■ **Requirement**
In the records below, find the line containing "somos? (54, 2515)", then copy that line and all lines after it, exactly, omitting every picture.

(Entries taken from a collection)
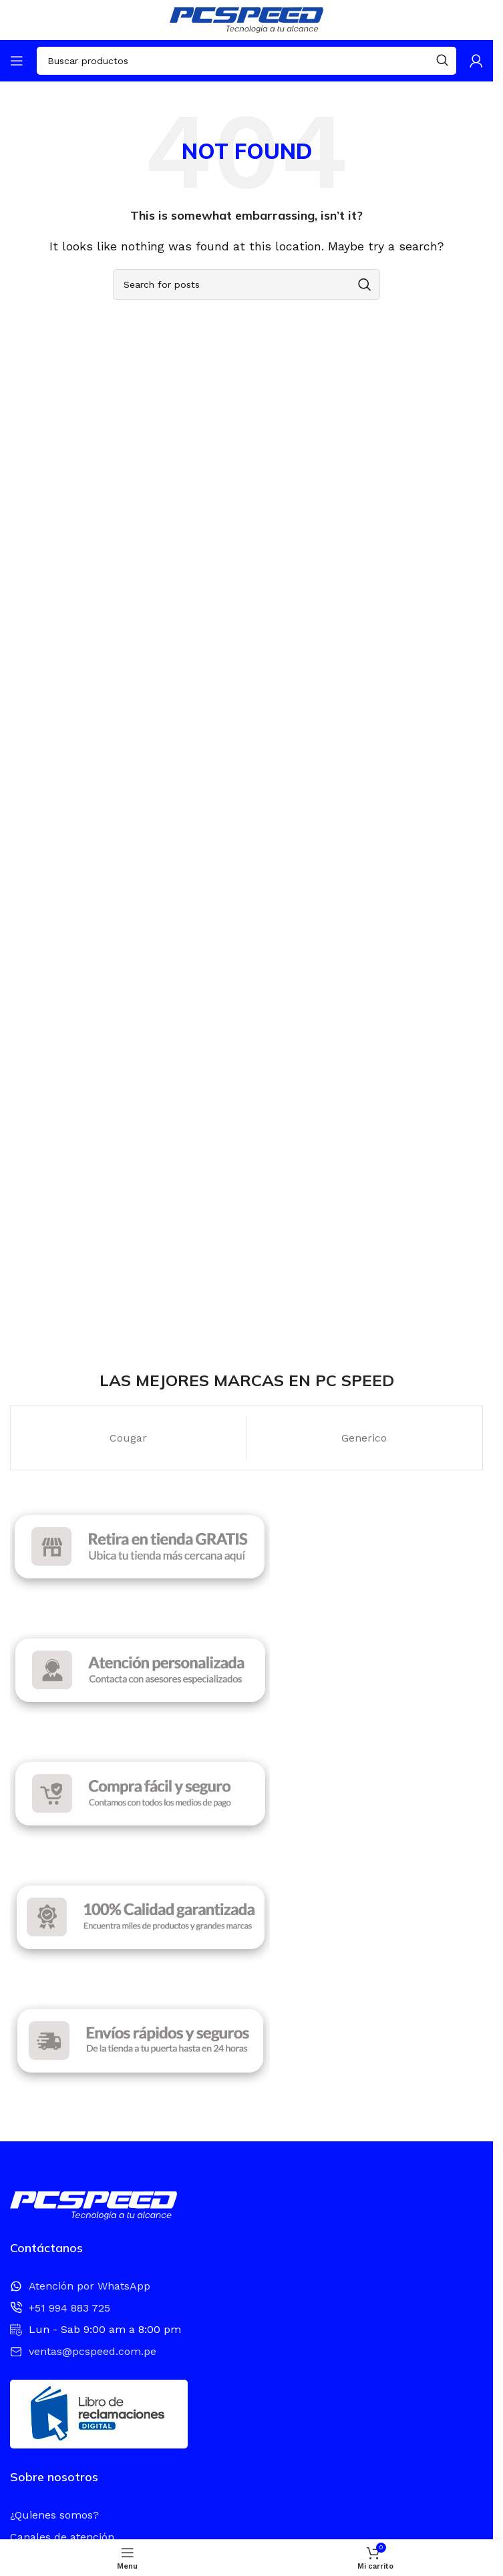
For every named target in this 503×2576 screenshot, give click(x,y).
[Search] (246, 61)
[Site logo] (246, 19)
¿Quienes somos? (54, 2515)
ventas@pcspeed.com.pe (92, 2351)
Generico (364, 1438)
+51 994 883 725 (69, 2308)
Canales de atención (62, 2537)
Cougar (128, 1438)
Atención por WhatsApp (89, 2286)
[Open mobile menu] (16, 60)
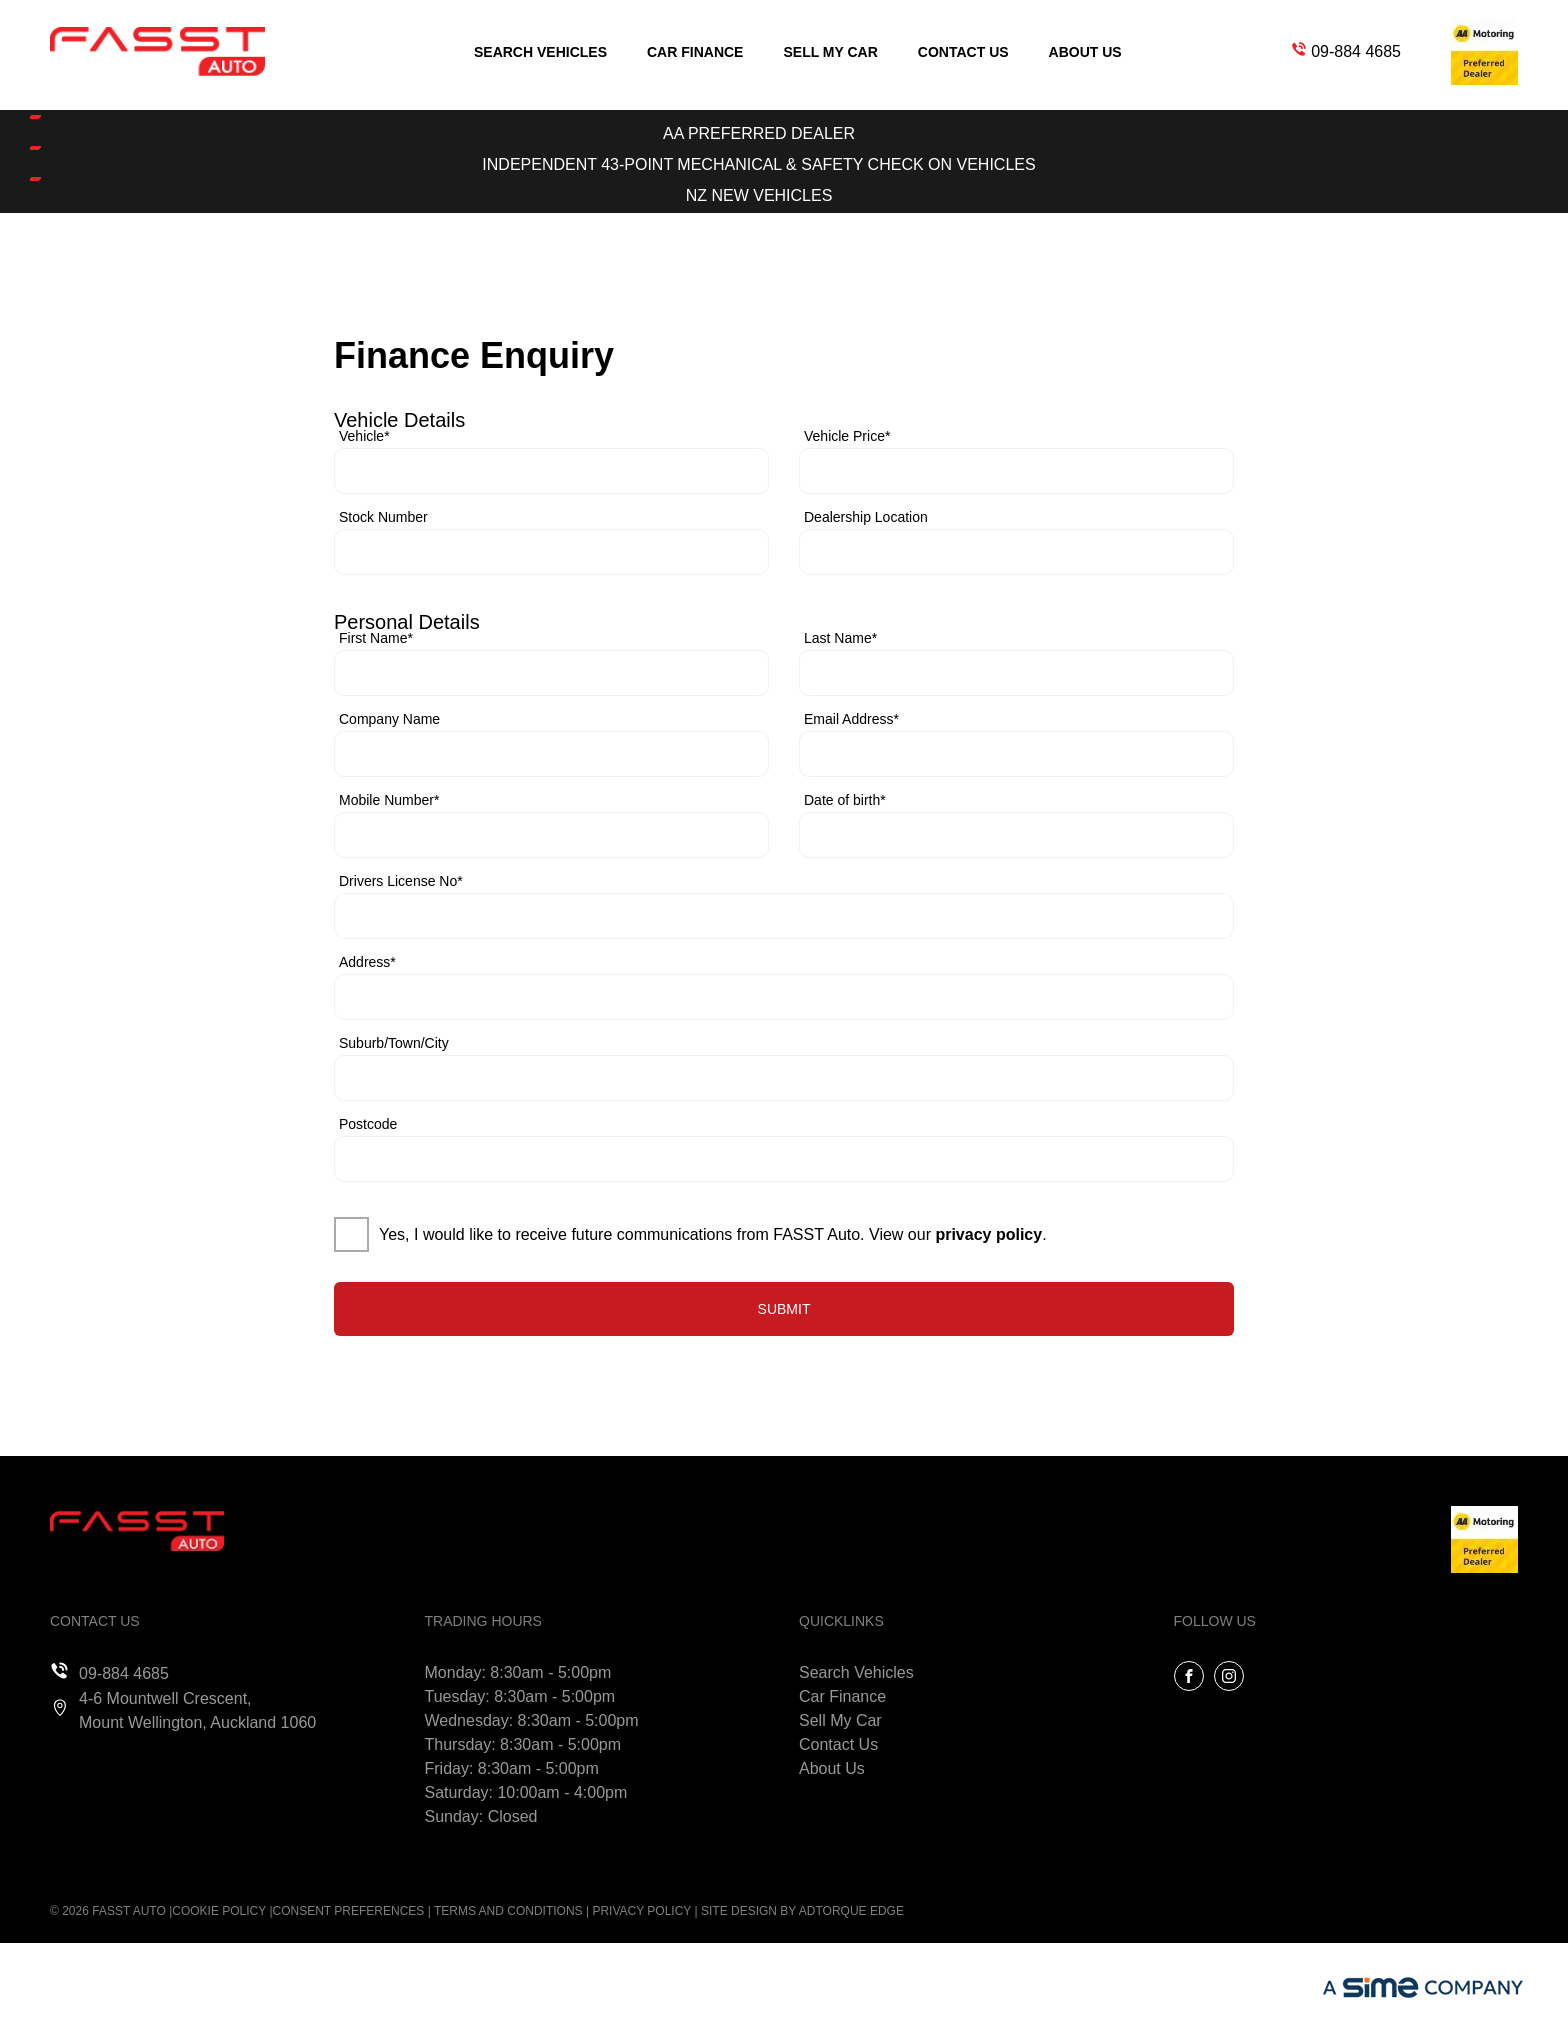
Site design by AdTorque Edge (802, 1911)
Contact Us (963, 52)
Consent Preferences (349, 1911)
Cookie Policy (219, 1911)
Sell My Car (830, 52)
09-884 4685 (1356, 51)
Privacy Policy (641, 1911)
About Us (1085, 52)
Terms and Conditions (508, 1911)
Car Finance (695, 52)
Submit (784, 1309)
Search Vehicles (540, 52)
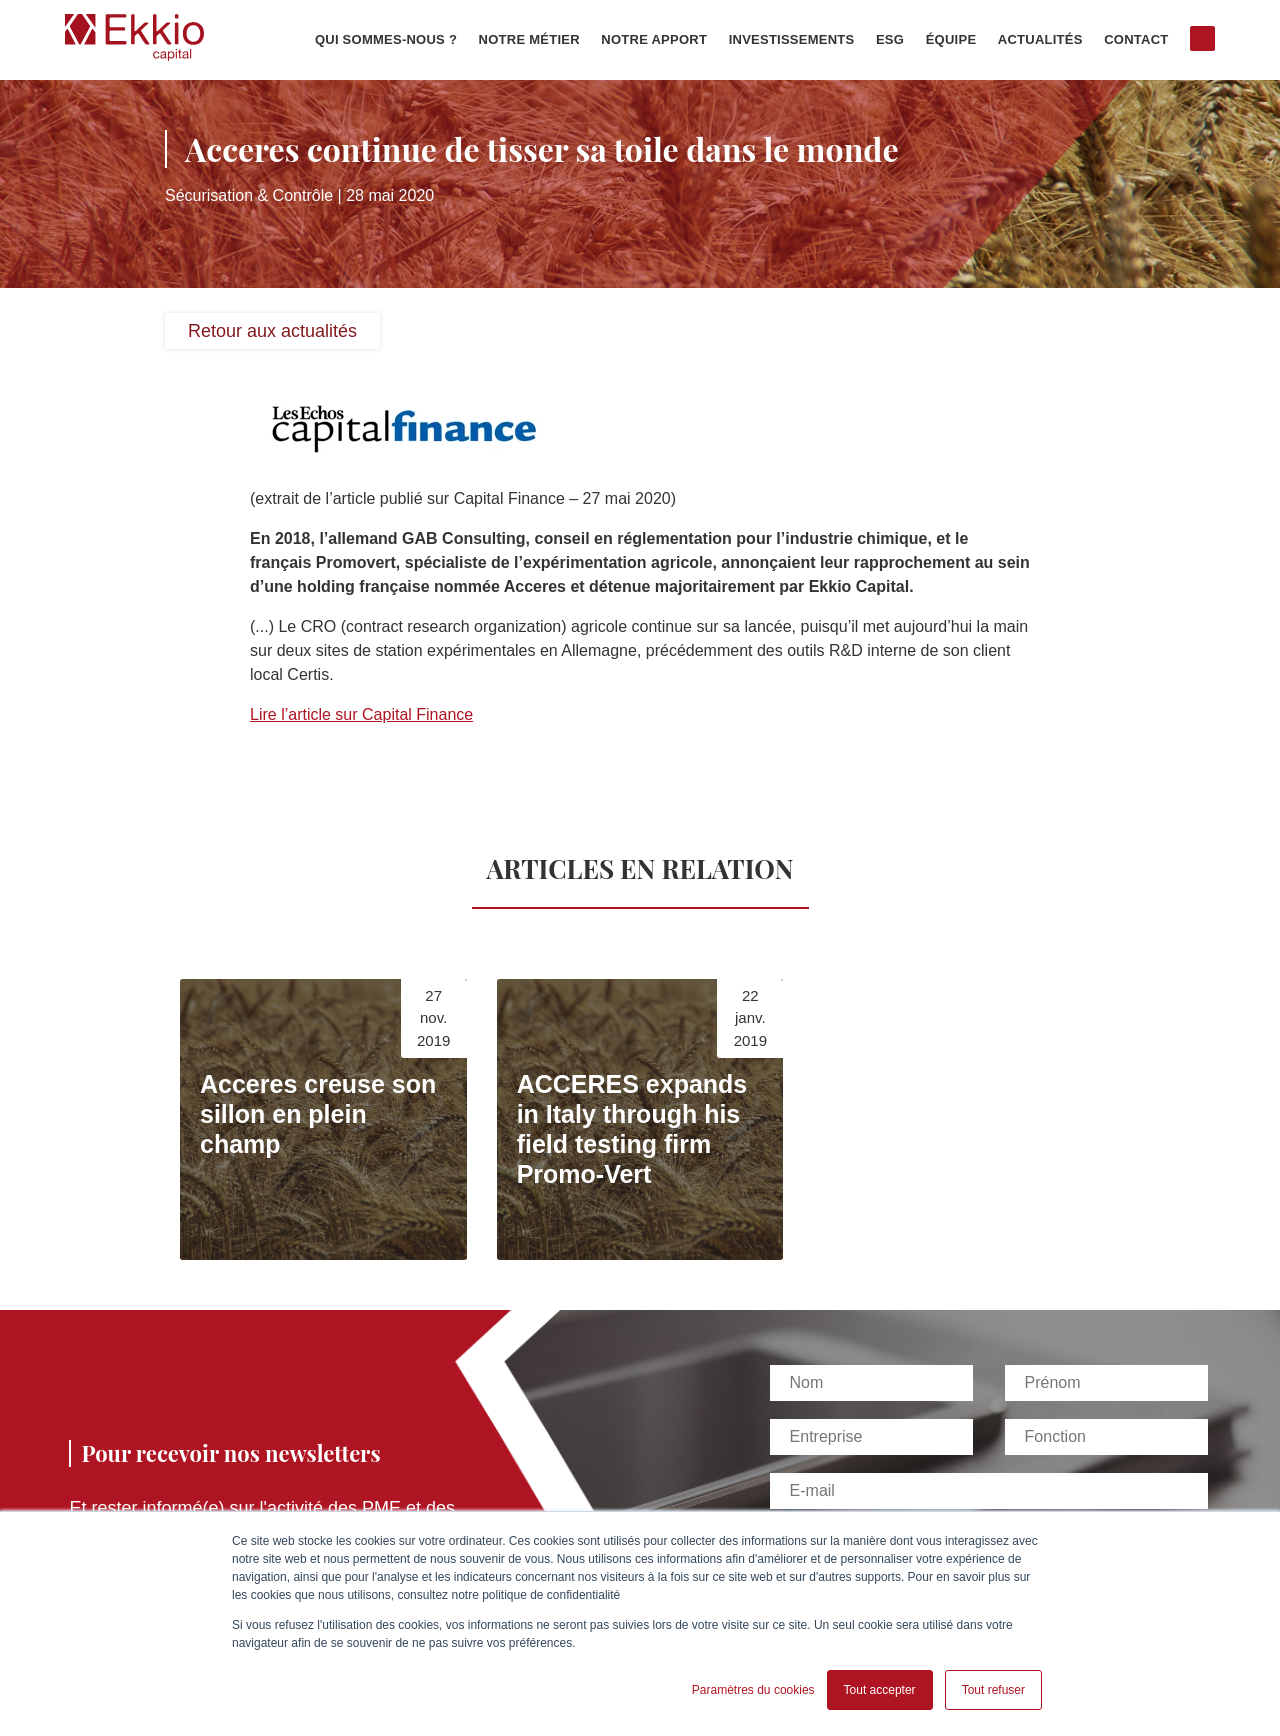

■ **Written solution**
¿Quienes somos? (54, 2515)
ventas@pcspeed.com.pe (92, 2351)
Generico (364, 1438)
+51 994 883 725 (69, 2308)
Canales de atención (62, 2537)
Cougar (128, 1438)
Atención por WhatsApp (89, 2286)
[Open mobile menu] (16, 60)
Site design by AdTorque Edge (802, 1911)
Contact Us (963, 52)
Consent Preferences (349, 1911)
Cookie Policy (219, 1911)
Sell My Car (830, 52)
09-884 4685 (1356, 51)
Privacy Policy (641, 1911)
About Us (1085, 52)
Terms and Conditions (508, 1911)
Car Finance (695, 52)
Submit (784, 1309)
Search Vehicles (540, 52)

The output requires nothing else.